Edit: Oops keyplyr I didn't see your post until just now. I didn't mean to intentionally duplicate your point.

In other words, it looks to me like many, if not all, Nokia devices routinely use HTTP/1.0. If that's the case, wouldn't you be blocking a lot of real people by blocking HTTP/1.0?

Not nearly anything in comparison to the pests you'd block by having it in place.

FWIW, no matter what restrictions you have in places for access control, some innocents are going to fall by the wayside.

How many of those nokia accesses can you say categorically are real people? A LOT of UAs are forgeries. Have you compared the UAs against current Nokia ones? That is something I do on suspicious ones: check if they are a) valid and b) current.

I will reiterate: exceptions for proxies have to be in place if your site is accessed from (eg) education establishments who use badly set-up proxies.

b) current

....psssst

+headers+rdns+entry point(I don't have link to my home page from my home page(referrer)), my site does not rank on google.com.ng(I just know).

Then check spam DBs(most sites listed have APIs [bgp.he.net...] for IP(this might not be for high traffic site though), but by the time it gets here 98% are done quacking.

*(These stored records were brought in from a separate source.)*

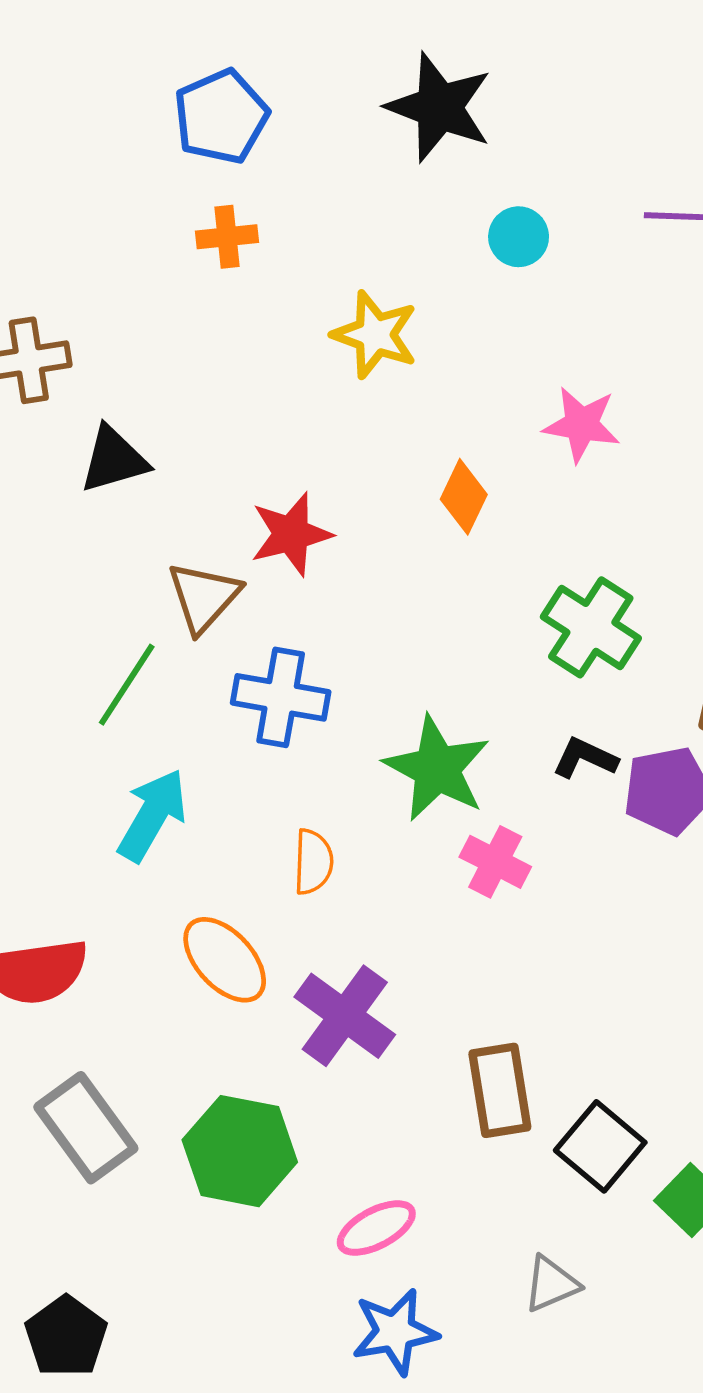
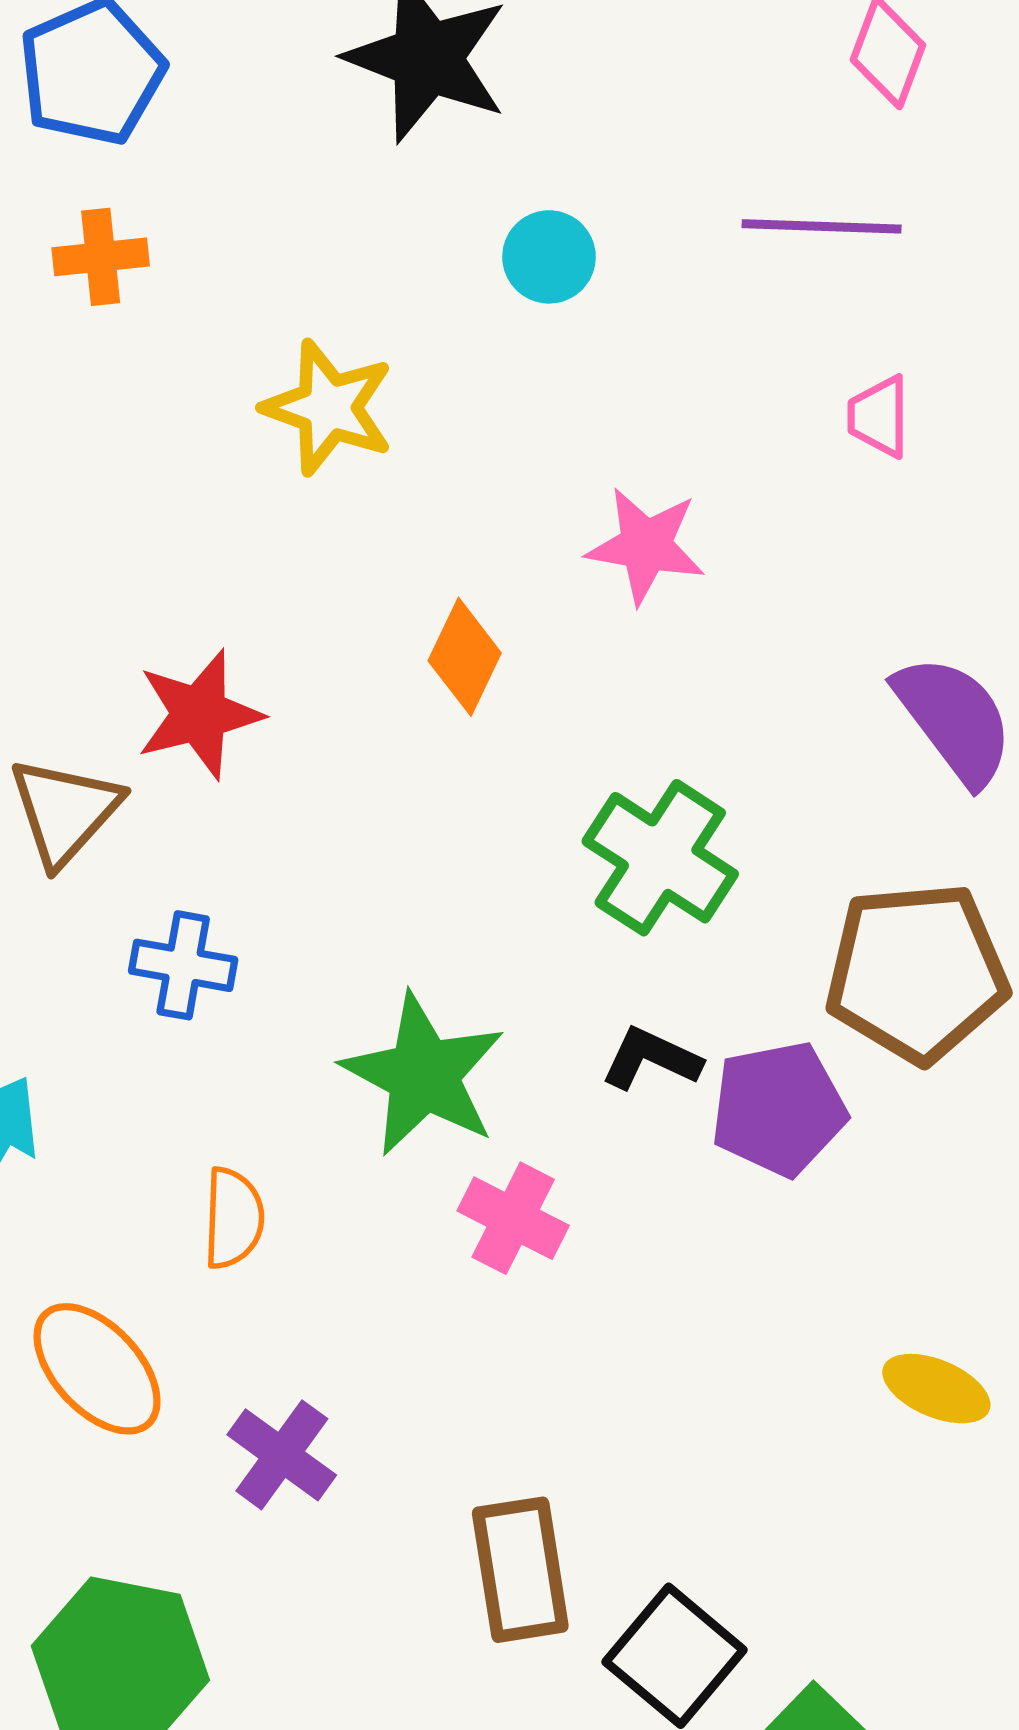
blue cross: (281, 697) -> (183, 965), size x0.7
purple cross: (345, 1016) -> (282, 1455), size x0.7

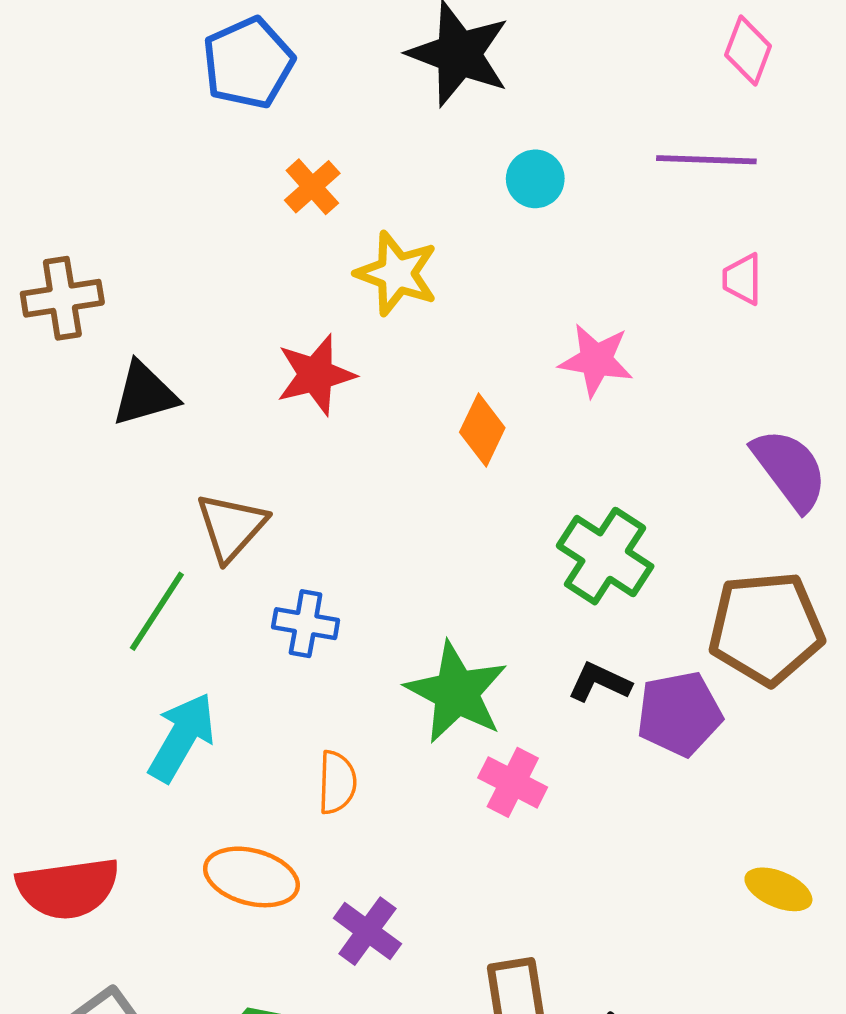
orange cross: (101, 257) -> (312, 187), moved, turned -36
red star: (199, 714) -> (316, 375), moved
orange ellipse: (97, 1369) -> (251, 877), turned -32

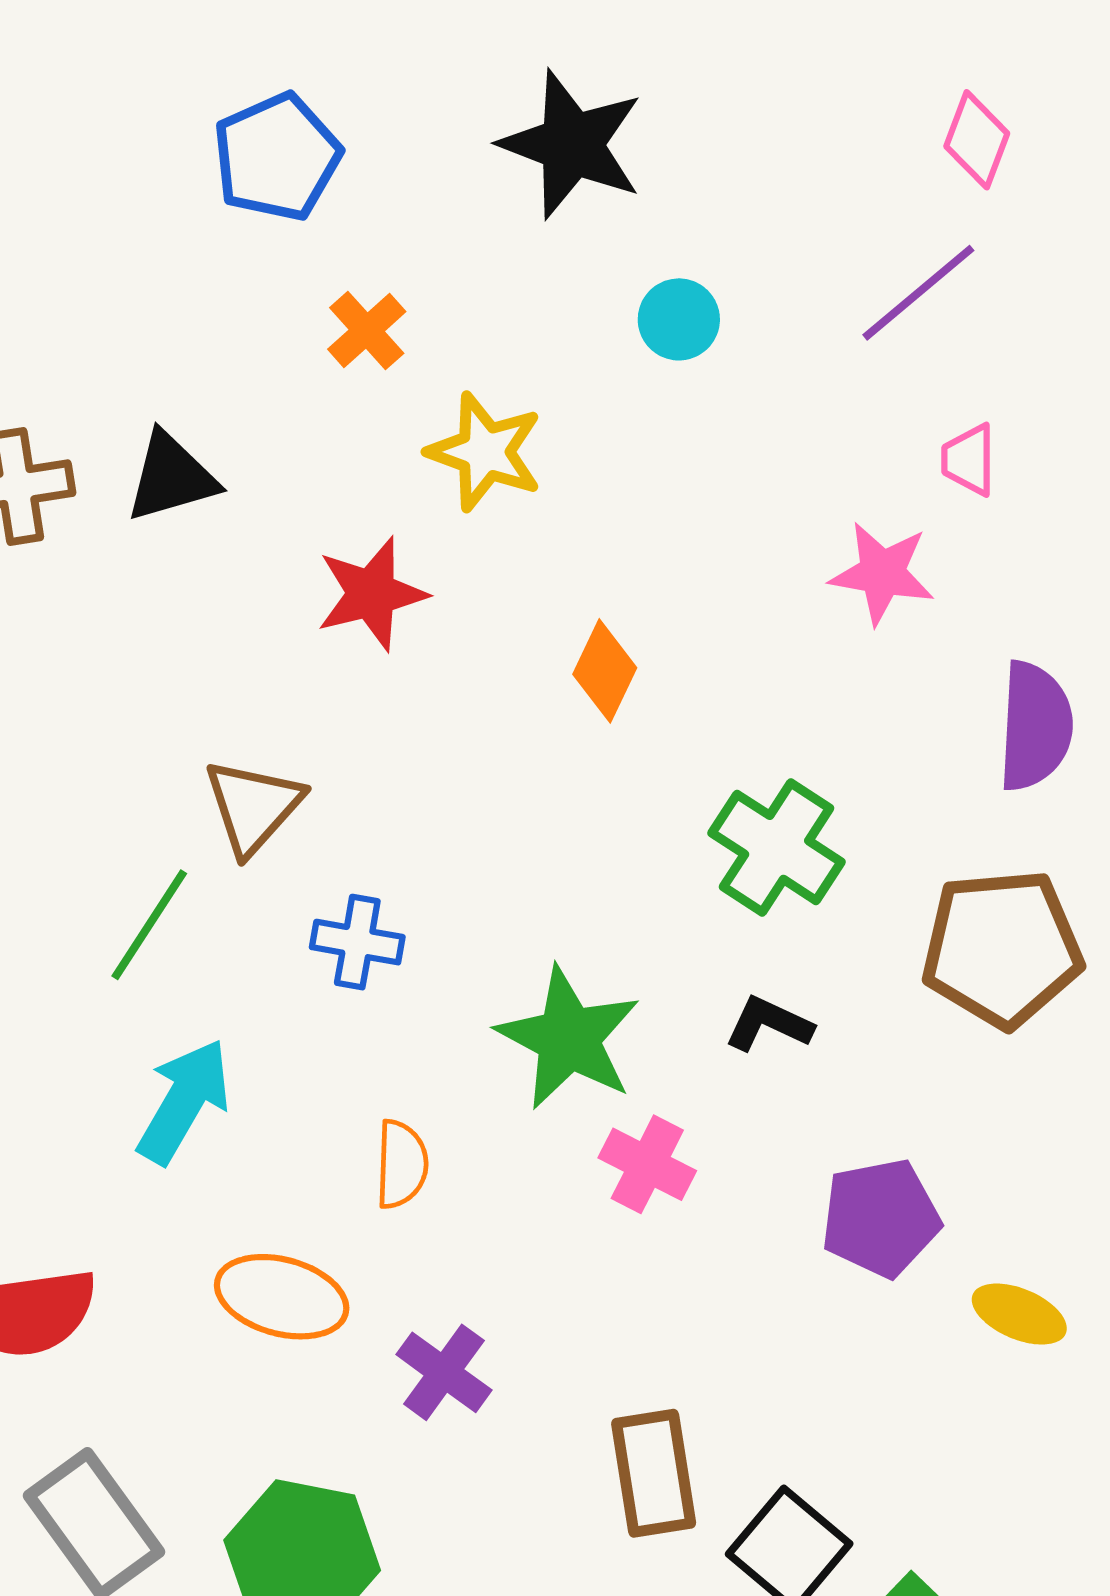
purple line: (706, 160) -> (918, 293), turned -42
pink star: (596, 360) -> (882, 573), moved
black triangle: (145, 394) -> (171, 477), moved
purple semicircle: (790, 469) -> (1035, 726), turned 40
purple pentagon: (679, 714) -> (881, 1218), moved

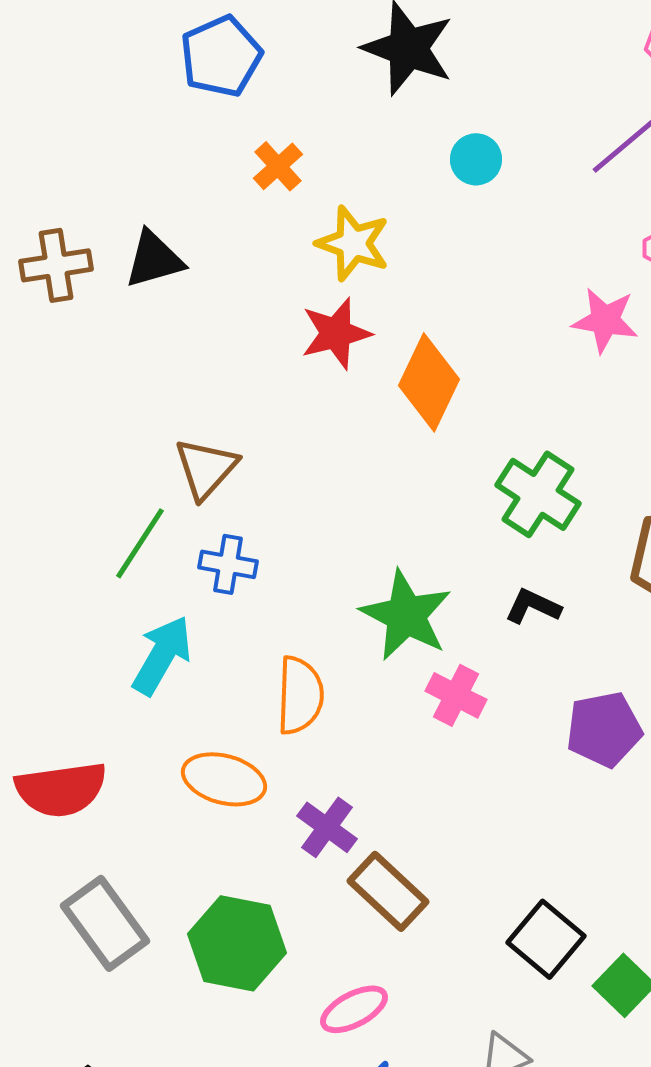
red star: (371, 594) -> (336, 333), moved
orange diamond: (605, 671) -> (429, 382), size x1.5
blue cross: (357, 942) -> (228, 564), moved
orange semicircle: (401, 1164) -> (300, 695), size x1.4
brown rectangle: (654, 1473) -> (388, 891), moved, turned -38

Sorry, Blend, do not understand. I was talking about nokia User-Agents. There are lists online that give approx dates for those. If the UA is seriously out of date it's probably a forgery.

I already said that they appear to be real people. I base that judgement on whether they download images, ask for favicons, use commercial ISPs, as all of those I've looked at do in this case. I'm not as interested in this matter as some others here, so that criteria might not be enough to satisfy them, but it's enough for me, and I don't consider it worth spending any more of my time on.

Yes, nokia devices are a tiny percentage of the traffic to my sites. But even if it's only 10 people per day, that would still add up to 1000's eventually. Each person can decide for themselves what to block or allow on their own sites, and I'll decide what to block or allow on mine.